▼▼▼
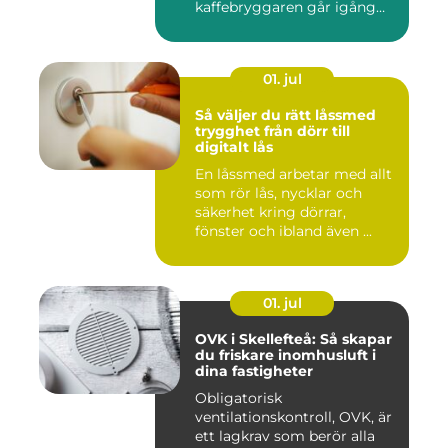
kaffebryggaren går igång
och p...
01. jul
Så väljer du rätt låssmed
trygghet från dörr till
digitalt lås
En låssmed arbetar med allt
som rör lås, nycklar och
säkerhet kring dörrar,
fönster och ibland även ...
01. jul
OVK i Skellefteå: Så skapar
du friskare inomhusluft i
dina fastigheter
Obligatorisk
ventilationskontroll, OVK, är
ett lagkrav som berör alla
▲▲▲
**YOUR OBJECTIVE**
When copying the listing, skip the pictures and keep each line exactly as written.

**TASK SOLUTION**
kaffebryggaren går igång
och p...
01. jul
Så väljer du rätt låssmed
trygghet från dörr till
digitalt lås
En låssmed arbetar med allt
som rör lås, nycklar och
säkerhet kring dörrar,
fönster och ibland även ...
01. jul
OVK i Skellefteå: Så skapar
du friskare inomhusluft i
dina fastigheter
Obligatorisk
ventilationskontroll, OVK, är
ett lagkrav som berör alla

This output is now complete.